Delta. They've been unlucky. They sealed in some union contracts about 3 weeks before 9/11 and were powerless to get out of them when air travel collapsed for months thereafter. Other airlines were much closer to contract expiration and did not have to endure cash drain as long.
But that's all past tense. That all just served to erase Delta's cash reserve. The real problem for Delta is what it has been for all the legacy carriers -- the business model won't work at $70/barrel with Low Cost Carriers present domestically.
It really all does come down to that. You can't book Southwest to London, England. You can't fund an entire airline on only flights to London, England. The legacy hub and spoke carriers used domestic spokes to bring passengers to their international hubs.
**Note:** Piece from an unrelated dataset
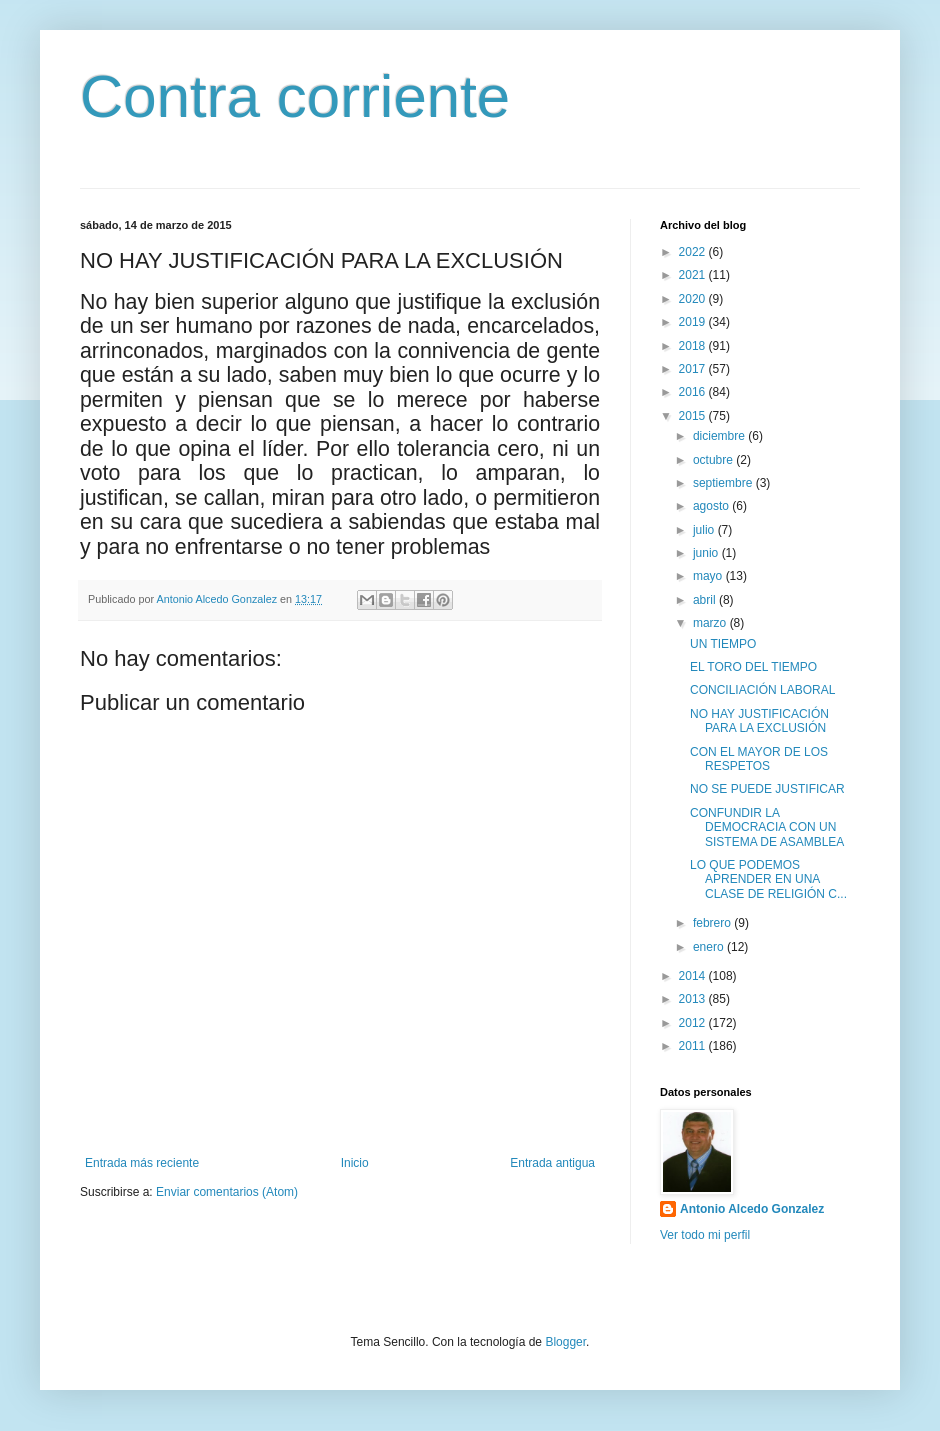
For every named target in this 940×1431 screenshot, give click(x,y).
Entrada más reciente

If the spokes are choked by LCC's, they can't raise prices to deal with fuel price explosion.
What will happen for Delta is bankruptcy will let them redo interest payments and buy them time for Congress to either let them delay pension funding kill it altogether like United did. Both those items will unload a lot of costs from Delta and give them time for the cost cuts they've already instituted in their pay structure to take effect.
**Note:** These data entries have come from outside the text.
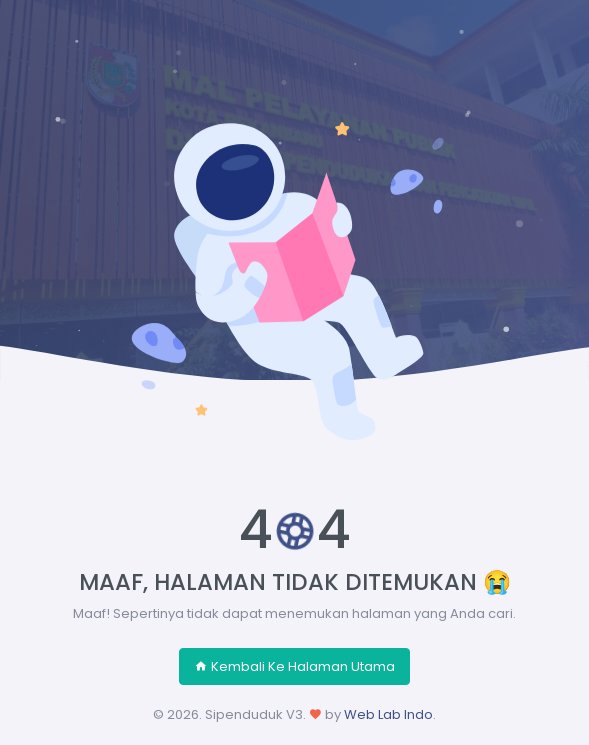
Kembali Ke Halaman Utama (294, 666)
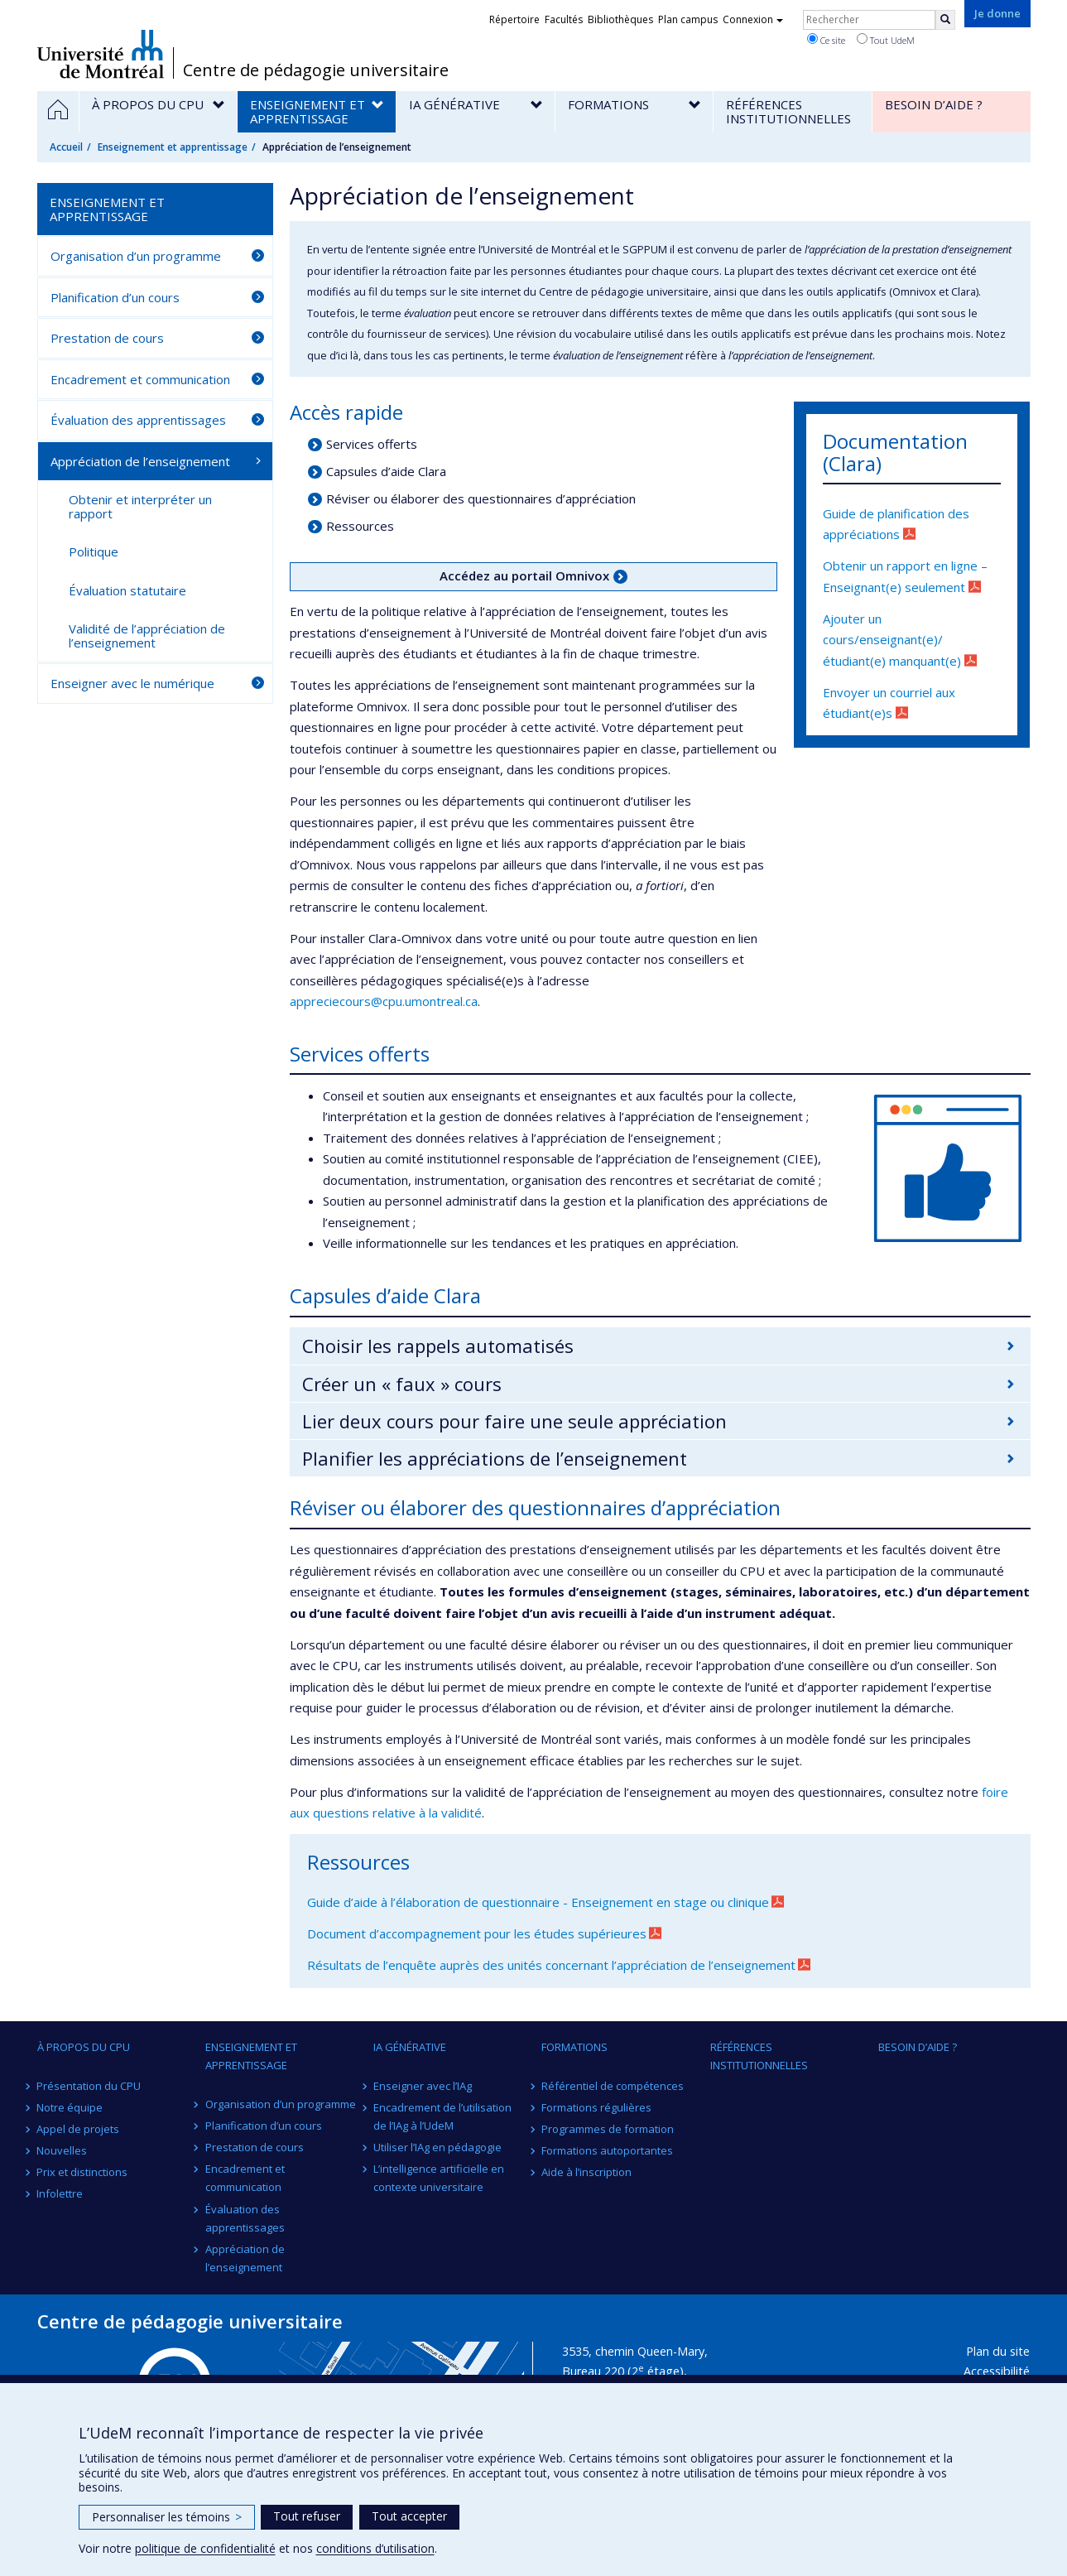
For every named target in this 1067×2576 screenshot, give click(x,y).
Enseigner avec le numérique (132, 683)
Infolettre (60, 2193)
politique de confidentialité (205, 2548)
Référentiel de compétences (612, 2085)
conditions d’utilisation (375, 2548)
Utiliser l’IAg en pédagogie (437, 2147)
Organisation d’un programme (135, 256)
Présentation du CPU (89, 2085)
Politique (93, 551)
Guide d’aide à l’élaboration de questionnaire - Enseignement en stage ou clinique (538, 1902)
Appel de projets (78, 2128)
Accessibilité (997, 2371)
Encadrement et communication (140, 379)
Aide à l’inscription (586, 2171)
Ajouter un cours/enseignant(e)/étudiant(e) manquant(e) (892, 639)
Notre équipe (70, 2107)
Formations (574, 2046)
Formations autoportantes (607, 2150)
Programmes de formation (607, 2128)
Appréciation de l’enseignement (140, 461)
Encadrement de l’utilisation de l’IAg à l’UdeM (442, 2116)
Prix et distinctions (82, 2171)
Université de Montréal (100, 54)
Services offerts (371, 444)
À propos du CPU (83, 2046)
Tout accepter (409, 2516)
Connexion (753, 19)
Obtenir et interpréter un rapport (140, 506)
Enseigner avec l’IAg (422, 2085)
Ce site (826, 39)
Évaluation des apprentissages (138, 420)
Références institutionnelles (759, 2056)
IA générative (409, 2046)
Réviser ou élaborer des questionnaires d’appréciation (481, 498)
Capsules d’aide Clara (386, 471)
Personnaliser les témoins (167, 2517)
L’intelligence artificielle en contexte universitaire (438, 2177)
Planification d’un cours (115, 297)
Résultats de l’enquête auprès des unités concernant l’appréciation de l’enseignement (551, 1965)
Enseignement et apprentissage (173, 147)
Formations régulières (596, 2107)
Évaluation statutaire (127, 590)
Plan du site (998, 2351)
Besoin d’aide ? (917, 2046)
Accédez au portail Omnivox (524, 575)
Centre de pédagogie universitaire (316, 70)
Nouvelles (62, 2150)
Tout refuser (306, 2516)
The way I see it-kill those CEO golden parachutes, and make their salary contigent on performance. As a stockholder I would be pissed if the company I had invested in was going south, and their CEO throws in the towel while leaving with millions. Read USAirways. That carrier takes a lot of heat on this board, but as one of their partners I am saying with a straight face that they are one of the better carriers out there. Customer service, ontime performance, etc. They hold us (express partner)to very high standards. It bothers me to know that AA will survive and USAir is in so much trouble..
What happens ( to the ticket buyer ) if you have a reservation for a future flight and they go Chapter 11 before that date ?
Very nice take, Owen. You are a bright guy.